Victor,

Victor_L_2 · ‎08-26-2013

I have a very complex project which has being heavily optimized to take advantage of SSSE2 and SSSE3 instructions. For example in my project I have the following defines:

    #define ADDS8(a, b) (_mm_adds_epi8((a),(b)))
   #define SUB8(a, b) (_mm_sub_epi8((a),(b)))
   #define SUBS8(a, b) (_mm_subs_epi8((a), (b)))
   #define ABS8(a) (_mm_abs_epi8((a)))
   #define ADD64(a, b) (_mm_add_epi64((a), (b)))

I'm trying to evaluate if this program might benefit from running on Xeon Phi. My initial approach for porting was to implement __m128i intrinsics in C++ and hope that Intel compiler will vectorize the resulting code. So I've done something along those lines:

#ifndef __MIC__
    #include <emmintrin.h>
   #include <tmmintrin.h>

   typedef __m128i M128i;

   #define SUB8(a, b) (_mm_sub_epi8((a),(b)))
   #define ABS8(a) (_mm_abs_epi8((a)))
   #define ADD64(a, b) (_mm_add_epi64((a), (b)))
#else
   #include <stdint.h>

   typedef union
   {
       int64_t i64[2];
       int32_t i32[4];
       int16_t i16[8];
       int8_t i8[16];
    } M128i;

    inline M128i SUB8(const M128i& a, const M128i& b)
    {
        M128i res;
        for (int i=0; i<16; i++) {
            res.i8 = a.i8 - b.i8;
        }
        return res;
    }

    inline M128i ABS8(const M128i& a)
    {
        M128i res;
        for (int i=0; i<16; i++) {
            res.i8 = abs(a.i8);
        }
        return res;
    }

    inline M128i ADD64(const M128i& a, const M128i& b)
    {
        M128i res;
        res.i64[0] = a.i64[0] + b.i64[0];
        res.i64[1] = a.i64[1] + b.i64[1];
        return res;
    }
#endif

My ported code runs on Phi. I've verified that Intel compiler vectorized SUB8 and ABS8. But my code still runs 10x times slower on Phi than on Xeon processor. Is there any other way I can port __m128i instructions to Phi without rewriting the whole project? Perhaps using __m512i instructions? I would appreciate any advice.

Frances_R_Intel · ‎08-27-2013

Are you also multithreading your code - such as OpenMP or PThreads? To get maximum benefit from the coprocessor, the code should be both parallelized and vectorized.

Victor_L_2 · ‎08-27-2013

I'm using pthread directly. I've experimented with running between 180 and 240 threads. Unfortunately my app segfaults on Phi when I choose 240 threads - I assume I'm running out of memory. On Xeon E5-2670 I run only 32 threads and still significantly outperform Phi.

Victor_L_2 · ‎08-27-2013

Yes, I'm using pthreads. Running 180 threads on Phi.
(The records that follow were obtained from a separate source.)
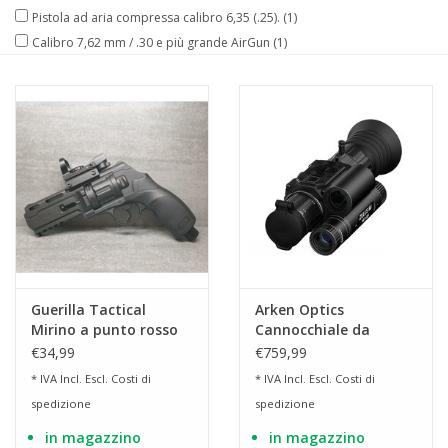
Pistola ad aria compressa calibro 6,35 (.25).
(1)
Calibro 7,62 mm / .30 e più grande AirGun
(1)
Guerilla Tactical
Arken Optics
Mirino a punto rosso
Cannocchiale da
per HDR 50 | HDS 68 |
puntamento DNT
€34,99
€759,99
HDR 68 | HDX 68 | HDB
Zulus V2 HD 3-12x LRF
* IVA Incl. Escl.
Costi di
* IVA Incl. Escl.
Costi di
68
per visione diurna e
spedizione
spedizione
notturna.
in magazzino
in magazzino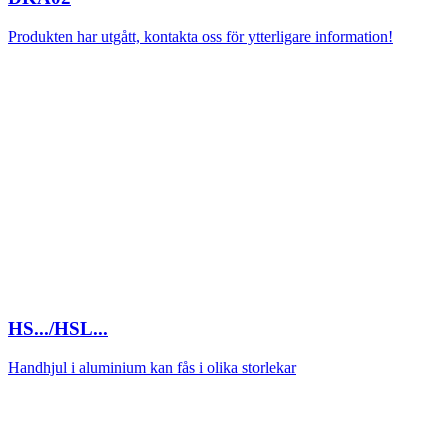
Produkten har utgått, kontakta oss för ytterligare information!
HS.../HSL...
Handhjul i aluminium kan fås i olika storlekar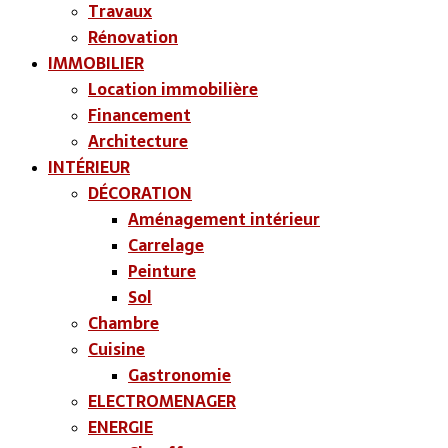
Travaux
Rénovation
IMMOBILIER
Location immobilière
Financement
Architecture
INTÉRIEUR
DÉCORATION
Aménagement intérieur
Carrelage
Peinture
Sol
Chambre
Cuisine
Gastronomie
ELECTROMENAGER
ENERGIE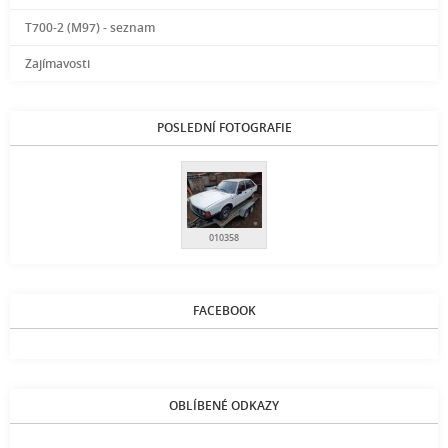
T700-2 (M97) - seznam
Zajímavosti
POSLEDNÍ FOTOGRAFIE
010358
FACEBOOK
OBLÍBENÉ ODKAZY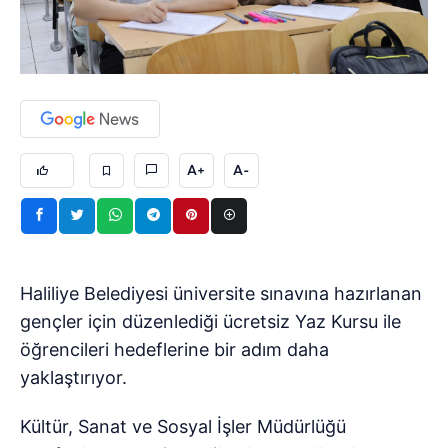
A+
A-
Haliliye Belediyesi üniversite sınavına hazırlanan
gençler için düzenlediği ücretsiz Yaz Kursu ile
öğrencileri hedeflerine bir adım daha
yaklaştırıyor.
Kültür, Sanat ve Sosyal İşler Müdürlüğü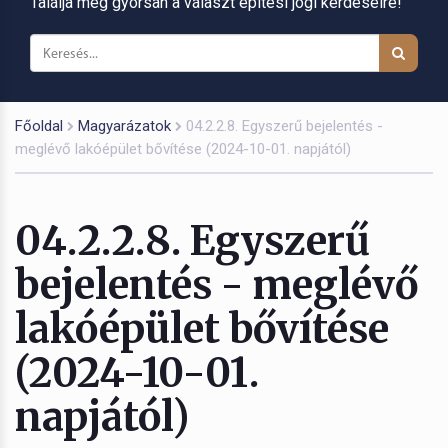
Találja meg gyorsan a választ építési jogi kérdéseire!
Főoldal
Magyarázatok
04.2.2.8. Egyszerű bejelentés -
meglévő lakóépület bővítése (2024-10-01. napjától)
04.2.2.8. Egyszerű
bejelentés - meglévő
lakóépület bővítése
(2024-10-01.
napjától)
Frances_R_Intel · ‎08-27-2013

One thing I notice is that by trying to mimic the SSE2 and SSE3 instructions, you are only using 1/4 of each vector register. Besides multithreading, the Intel(r) Xeon Phi(tm) coprocessor only gets maximum performance if you are making use of the extra wide (512) vector registers. I'm not sure what else might be going on in your code (you might want to use VTune, if you have it, to see if trying to mimic the SSE registers is also interfering with optimal cache use) but the short vectors are probably one of the factors you are not seeing performance.

From your comment that this is a complex project, I take it that you are reluctant to either remove the old vector intrinsics or modify the code to allow the coprocessor to deal with longer vectors. That may be what is needed, however. It may seem counter intuitive that the parallelism needs to increase that much to get speed out to the coprocessor, but the papers linked at http://software.intel.com/en-us/articles/is-intelr-xeon-phitm-coprocessor-right-for-you go into some of this.

Victor_L_2 · ‎08-27-2013

Frances, thank you for quick reply.

By running VTune I've noticed that my vectorization intensity is very low. I assume this is because I can't declare my SUB8(), ADD64() etc functions as "elemental functions" ( __attribute((vector)) ), since they return Union. Any suggestions in that regard? Perhaps returning a pointer instead of union?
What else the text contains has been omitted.